▶ [What the task asks]: Among the lines below, restate word for word only those from the line with "observe alg" through the line with "formas de s", with both end lines kept.

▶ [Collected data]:
★ ★ ★ ★ ★

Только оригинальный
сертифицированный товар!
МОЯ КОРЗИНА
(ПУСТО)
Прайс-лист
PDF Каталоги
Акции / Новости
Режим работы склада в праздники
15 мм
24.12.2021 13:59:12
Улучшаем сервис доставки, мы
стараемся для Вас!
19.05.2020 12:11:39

★ ★ ★ ★ ★

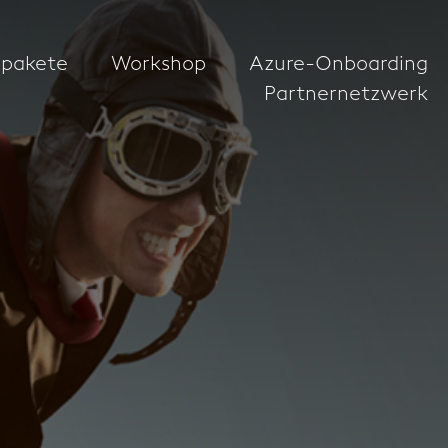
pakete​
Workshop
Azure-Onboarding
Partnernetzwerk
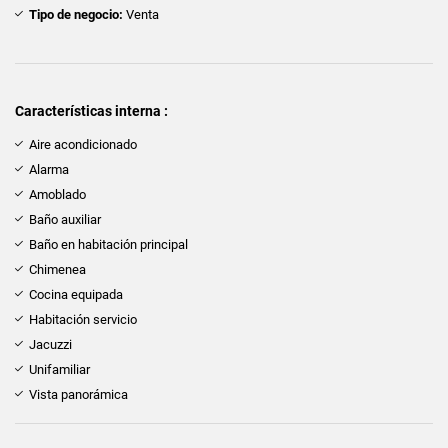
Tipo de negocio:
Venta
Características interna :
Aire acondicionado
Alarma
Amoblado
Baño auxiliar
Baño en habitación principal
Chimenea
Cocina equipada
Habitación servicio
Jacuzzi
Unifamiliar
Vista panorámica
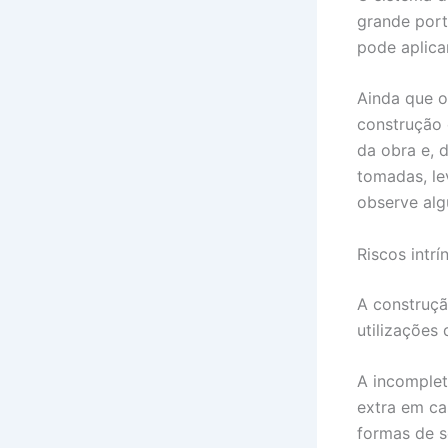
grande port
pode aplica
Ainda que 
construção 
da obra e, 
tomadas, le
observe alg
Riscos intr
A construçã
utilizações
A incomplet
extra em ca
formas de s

★ ★ ★ ★ ★

▶ [Exercise answer]:
observe alg
Riscos intr
A construçã
utilizações
A incomplet
extra em ca
formas de s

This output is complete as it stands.